Listening intently as the guest of honour spoke, 19-year-old Maddie Szeryk was amazed by what she was hearing. The travel, the pressure, the fun — it was everything good, bad and ugly of professional golf. But what made the dialogue so fascinating was from whom it was being delivered: Alena Sharp.
Coming off a career season in 2015, the 10-year LPGA Tour veteran Sharp was visiting a national team training camp in Phoenix to chat with Canada’s next wave of golf talent. And Szeryk was all ears.
“We talked a lot about life on tour; finding a good caddie; she recommended a couple books for us to read; and just the whole mental part because she said it’s totally different from college to playing professional,” explained Szeryk. “You have to stay positive. You have to play well to make money.”
Szeryk has had no trouble playing well lately.
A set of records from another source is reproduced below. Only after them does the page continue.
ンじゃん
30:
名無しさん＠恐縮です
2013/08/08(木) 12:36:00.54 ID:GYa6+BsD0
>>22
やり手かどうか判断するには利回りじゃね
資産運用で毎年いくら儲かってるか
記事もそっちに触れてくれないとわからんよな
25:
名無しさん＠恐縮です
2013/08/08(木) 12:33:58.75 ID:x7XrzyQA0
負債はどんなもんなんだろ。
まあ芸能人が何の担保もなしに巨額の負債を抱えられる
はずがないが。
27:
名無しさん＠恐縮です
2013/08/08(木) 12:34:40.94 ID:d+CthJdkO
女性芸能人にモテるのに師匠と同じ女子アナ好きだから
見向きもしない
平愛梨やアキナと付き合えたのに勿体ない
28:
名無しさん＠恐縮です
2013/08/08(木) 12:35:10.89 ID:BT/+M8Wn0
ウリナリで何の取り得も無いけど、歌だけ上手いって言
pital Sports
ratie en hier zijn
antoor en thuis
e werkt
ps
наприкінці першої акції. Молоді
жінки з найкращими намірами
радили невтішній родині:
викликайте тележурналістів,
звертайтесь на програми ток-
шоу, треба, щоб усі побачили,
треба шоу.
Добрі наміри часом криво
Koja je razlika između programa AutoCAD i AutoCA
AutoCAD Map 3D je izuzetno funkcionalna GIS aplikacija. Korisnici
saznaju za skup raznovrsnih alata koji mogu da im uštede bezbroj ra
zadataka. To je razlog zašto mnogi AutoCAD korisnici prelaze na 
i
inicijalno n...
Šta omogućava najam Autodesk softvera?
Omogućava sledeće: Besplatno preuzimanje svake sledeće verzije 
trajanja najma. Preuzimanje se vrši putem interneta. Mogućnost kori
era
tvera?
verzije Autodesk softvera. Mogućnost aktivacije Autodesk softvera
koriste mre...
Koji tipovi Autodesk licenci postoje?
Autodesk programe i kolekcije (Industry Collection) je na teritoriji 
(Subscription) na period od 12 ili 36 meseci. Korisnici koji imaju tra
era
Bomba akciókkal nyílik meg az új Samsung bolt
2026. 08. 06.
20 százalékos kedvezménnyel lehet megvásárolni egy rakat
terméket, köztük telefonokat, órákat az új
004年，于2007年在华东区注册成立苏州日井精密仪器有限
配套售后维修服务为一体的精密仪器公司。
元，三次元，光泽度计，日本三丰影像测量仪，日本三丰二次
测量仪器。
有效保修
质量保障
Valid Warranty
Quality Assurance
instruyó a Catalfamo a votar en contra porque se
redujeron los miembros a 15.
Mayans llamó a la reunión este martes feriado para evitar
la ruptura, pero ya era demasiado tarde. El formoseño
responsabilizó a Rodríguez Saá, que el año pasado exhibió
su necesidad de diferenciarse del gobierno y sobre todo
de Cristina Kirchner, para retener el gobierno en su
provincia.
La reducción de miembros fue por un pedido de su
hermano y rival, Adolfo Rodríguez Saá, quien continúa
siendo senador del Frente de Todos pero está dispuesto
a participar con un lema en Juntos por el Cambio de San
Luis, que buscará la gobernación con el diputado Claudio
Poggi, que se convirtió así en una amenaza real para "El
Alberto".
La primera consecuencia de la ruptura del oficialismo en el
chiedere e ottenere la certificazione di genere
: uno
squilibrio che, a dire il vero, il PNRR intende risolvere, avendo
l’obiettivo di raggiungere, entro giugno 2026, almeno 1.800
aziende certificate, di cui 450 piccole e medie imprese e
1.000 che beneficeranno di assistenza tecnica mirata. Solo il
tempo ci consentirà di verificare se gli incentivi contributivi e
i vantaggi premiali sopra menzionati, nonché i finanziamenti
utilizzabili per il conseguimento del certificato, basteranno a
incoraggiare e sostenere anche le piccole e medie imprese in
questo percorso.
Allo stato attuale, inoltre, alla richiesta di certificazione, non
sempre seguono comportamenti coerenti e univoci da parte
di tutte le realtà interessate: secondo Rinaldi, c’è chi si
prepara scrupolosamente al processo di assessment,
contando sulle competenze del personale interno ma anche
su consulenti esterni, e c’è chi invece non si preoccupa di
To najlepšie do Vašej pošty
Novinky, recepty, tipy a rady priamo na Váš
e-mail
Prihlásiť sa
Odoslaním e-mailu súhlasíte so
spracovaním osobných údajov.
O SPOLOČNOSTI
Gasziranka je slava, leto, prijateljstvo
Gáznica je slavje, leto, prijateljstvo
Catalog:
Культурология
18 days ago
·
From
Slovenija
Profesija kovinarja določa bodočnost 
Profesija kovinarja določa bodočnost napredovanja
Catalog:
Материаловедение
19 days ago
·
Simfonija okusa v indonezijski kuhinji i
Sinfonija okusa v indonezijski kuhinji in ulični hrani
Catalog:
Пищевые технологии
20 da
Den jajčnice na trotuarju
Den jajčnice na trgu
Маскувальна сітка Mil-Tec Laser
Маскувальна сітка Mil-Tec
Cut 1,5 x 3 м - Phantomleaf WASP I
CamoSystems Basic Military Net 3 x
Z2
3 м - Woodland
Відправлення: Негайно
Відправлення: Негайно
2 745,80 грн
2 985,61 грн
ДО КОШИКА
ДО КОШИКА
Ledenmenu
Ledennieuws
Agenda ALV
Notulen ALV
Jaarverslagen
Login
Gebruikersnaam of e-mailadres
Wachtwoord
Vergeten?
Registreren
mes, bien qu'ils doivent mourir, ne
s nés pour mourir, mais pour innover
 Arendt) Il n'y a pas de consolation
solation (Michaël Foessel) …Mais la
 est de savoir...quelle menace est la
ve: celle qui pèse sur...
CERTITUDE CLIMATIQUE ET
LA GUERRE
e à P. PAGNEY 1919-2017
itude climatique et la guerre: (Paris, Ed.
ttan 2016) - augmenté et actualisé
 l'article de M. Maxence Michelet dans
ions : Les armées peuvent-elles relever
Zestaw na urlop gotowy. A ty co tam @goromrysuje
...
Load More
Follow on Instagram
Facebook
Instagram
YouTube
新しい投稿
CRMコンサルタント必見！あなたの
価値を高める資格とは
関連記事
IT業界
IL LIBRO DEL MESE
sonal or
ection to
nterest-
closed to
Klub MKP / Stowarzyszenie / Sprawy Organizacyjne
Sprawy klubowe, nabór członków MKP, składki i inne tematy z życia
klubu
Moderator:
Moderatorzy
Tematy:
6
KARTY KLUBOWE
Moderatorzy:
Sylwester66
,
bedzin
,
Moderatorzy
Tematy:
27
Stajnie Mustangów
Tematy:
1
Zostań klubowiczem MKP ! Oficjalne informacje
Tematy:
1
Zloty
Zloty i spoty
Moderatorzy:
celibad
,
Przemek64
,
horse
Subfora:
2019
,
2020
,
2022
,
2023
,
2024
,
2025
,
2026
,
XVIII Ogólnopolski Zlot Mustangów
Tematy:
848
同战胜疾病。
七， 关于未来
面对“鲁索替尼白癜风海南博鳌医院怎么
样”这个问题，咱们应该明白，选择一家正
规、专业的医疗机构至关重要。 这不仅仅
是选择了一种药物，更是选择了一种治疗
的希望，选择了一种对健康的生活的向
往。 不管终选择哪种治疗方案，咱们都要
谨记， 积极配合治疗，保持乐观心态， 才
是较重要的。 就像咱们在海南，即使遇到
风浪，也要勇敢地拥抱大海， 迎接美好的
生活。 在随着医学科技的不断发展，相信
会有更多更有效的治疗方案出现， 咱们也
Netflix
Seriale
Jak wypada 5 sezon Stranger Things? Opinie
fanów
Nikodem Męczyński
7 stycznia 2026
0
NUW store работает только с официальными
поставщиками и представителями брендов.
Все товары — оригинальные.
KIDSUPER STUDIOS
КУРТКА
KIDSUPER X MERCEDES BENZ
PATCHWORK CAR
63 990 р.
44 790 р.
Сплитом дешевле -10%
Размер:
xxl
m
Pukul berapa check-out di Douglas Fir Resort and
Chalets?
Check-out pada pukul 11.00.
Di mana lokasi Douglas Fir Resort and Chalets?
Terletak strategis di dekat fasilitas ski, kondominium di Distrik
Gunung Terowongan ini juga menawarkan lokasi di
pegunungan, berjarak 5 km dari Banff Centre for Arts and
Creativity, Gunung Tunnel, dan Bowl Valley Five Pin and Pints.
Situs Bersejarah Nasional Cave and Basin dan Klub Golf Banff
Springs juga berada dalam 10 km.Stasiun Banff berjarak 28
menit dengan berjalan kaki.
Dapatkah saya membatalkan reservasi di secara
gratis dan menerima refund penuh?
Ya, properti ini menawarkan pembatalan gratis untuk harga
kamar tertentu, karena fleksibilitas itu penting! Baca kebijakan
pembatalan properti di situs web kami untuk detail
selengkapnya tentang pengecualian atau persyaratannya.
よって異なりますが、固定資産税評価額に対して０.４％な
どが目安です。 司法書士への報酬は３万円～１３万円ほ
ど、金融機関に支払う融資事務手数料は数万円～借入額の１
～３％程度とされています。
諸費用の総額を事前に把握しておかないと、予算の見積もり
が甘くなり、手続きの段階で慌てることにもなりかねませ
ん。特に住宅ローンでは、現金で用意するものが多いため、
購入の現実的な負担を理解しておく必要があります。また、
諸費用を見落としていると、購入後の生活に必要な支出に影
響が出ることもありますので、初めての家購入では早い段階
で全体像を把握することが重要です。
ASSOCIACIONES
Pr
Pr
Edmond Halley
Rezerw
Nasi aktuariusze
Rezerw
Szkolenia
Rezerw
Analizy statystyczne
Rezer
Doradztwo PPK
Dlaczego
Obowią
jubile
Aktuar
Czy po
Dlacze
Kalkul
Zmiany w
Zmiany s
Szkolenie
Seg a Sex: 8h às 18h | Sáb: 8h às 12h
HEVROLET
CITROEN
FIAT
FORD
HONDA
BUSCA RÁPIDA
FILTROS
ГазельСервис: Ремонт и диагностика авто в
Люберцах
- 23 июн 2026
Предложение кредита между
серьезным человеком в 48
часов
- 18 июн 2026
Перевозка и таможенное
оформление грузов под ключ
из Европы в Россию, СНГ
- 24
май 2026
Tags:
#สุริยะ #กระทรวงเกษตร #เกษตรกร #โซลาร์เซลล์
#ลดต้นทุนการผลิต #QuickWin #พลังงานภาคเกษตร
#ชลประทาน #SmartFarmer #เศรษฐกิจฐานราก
She’s entering her second season as a member of Team Canada’s national squad, beginning the year inside the top 40 on the World Amateur Golf Ranking. Taking home the 2015 Investors Group Ontario Women’s Amateur — held at St. Thomas Golf & Country Club, a 20-minute drive for a large contingent of relatives in nearby London, Ont. — provided a big boost, not just for her ranking but for her confidence as well.
“It was really kind of a hometown thing so I had some family come out. I didn’t play very well in the first round and then kind of got up closer and, I think I shot three or four under the last day and won, so kind of came from behind.”
The 73-70-70-68 she posted for the victory delighted the four generations of family out on the golf course, which included aunts, uncles, cousins, grandparents and her 101-year- old great-grandfather.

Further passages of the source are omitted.